Jérôme Kerviel, le trader de la Société générale, héros involontaire de l'énorme scandale financier qui fait la Une depuis plusieurs jours, a été remis en liberté hier soir, contre l'avis du Parquet. Il n'est finalement mis en examen "que" pour "abus de confiance", "faux et usage de faux" et "introduction dans un système de traitement automatisé de données". Exit la qualification d'abus de confiance "aggravé" et l'accusation de "tentative d'escroquerie" réclamées par le même Parquet, qui montre décidément un acharnement un brin suspect. Et l'on commence à voir un peu plus clair dans cette sombre histoire. La faute du jeune homme est d'avoir "explosé sa ligne de crédit", comme il l'avoue lui-même : il n'était certes pas censé engager pour 50 milliards de transactions. Mais s'il a outrepassé les règles, ce n'est que guidé par une forme de zèle.

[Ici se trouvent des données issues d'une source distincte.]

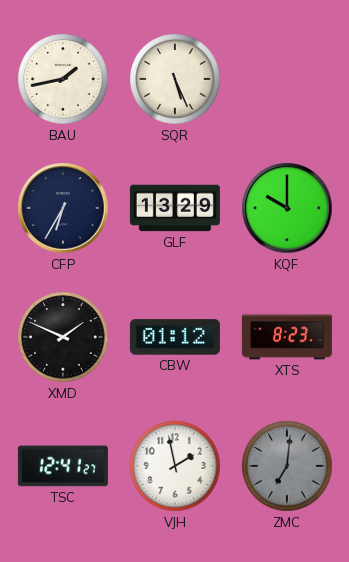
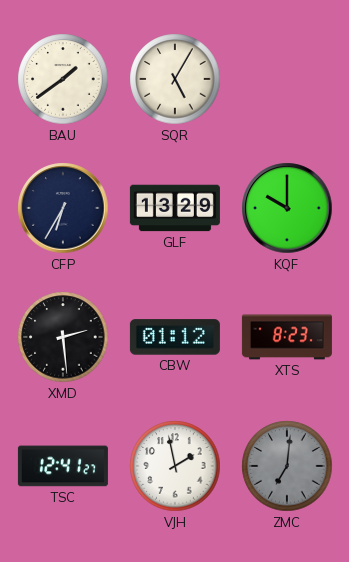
BAU: 1:43 -> 1:39
SQR: 5:26 -> 5:05
XMD: 1:49 -> 2:29
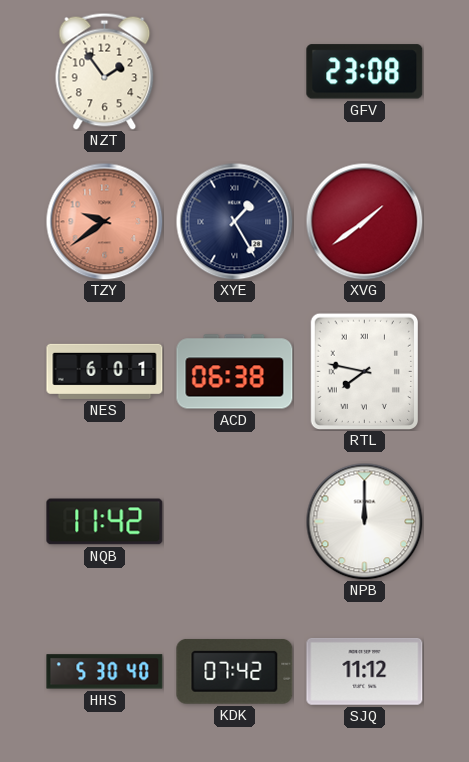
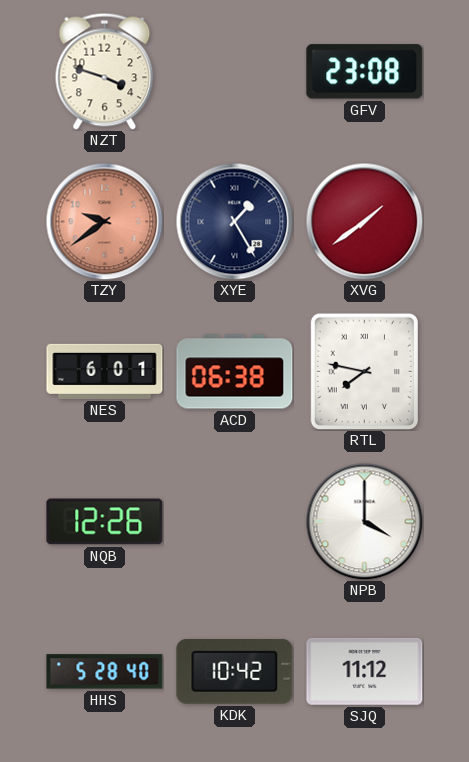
NZT: 1:54 -> 3:48
NQB: 11:42 -> 12:26
NPB: 12:00 -> 4:00
HHS: 5:30 -> 5:28
KDK: 07:42 -> 10:42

L'objectif de tous les membres de sa profession est en effet de dégager des profits maximum par la spéculation. Et plus on joue gros, plus on a de chance de décrocher le pactole. Du reste, il affirme que cette pratique est courante parmi ses collègues, connue et "tolérée" par la direction. Alors il a pris des risques – trop – et a finalement perdu sa partie de monopoly. Mais c'est bien le système qui l'a conduit à de tels actes, mû par sa volonté d'apparaître comme "un trader d'exception, un anticipateur des marchés", comme le résume le Procureur Jean-Claude Marin. Dans le but de faire gagner un maximum d'argent à son employeur, et d'en être remercié en empochant une juteuse prime de rendement. De 300 000 euros, précisément : c'est la somme qu'il comptait percevoir à ce titre. Quand on sait que sa rémunération annuelle ne dépassait pas les 100 000 euros, on mesure à quel point le jeu pouvait sembler pour lui en valoir la chandelle . Et là où il faut à nouveau incriminer ce système financier international devenu fou, c'est que Kerviel faillit réussir!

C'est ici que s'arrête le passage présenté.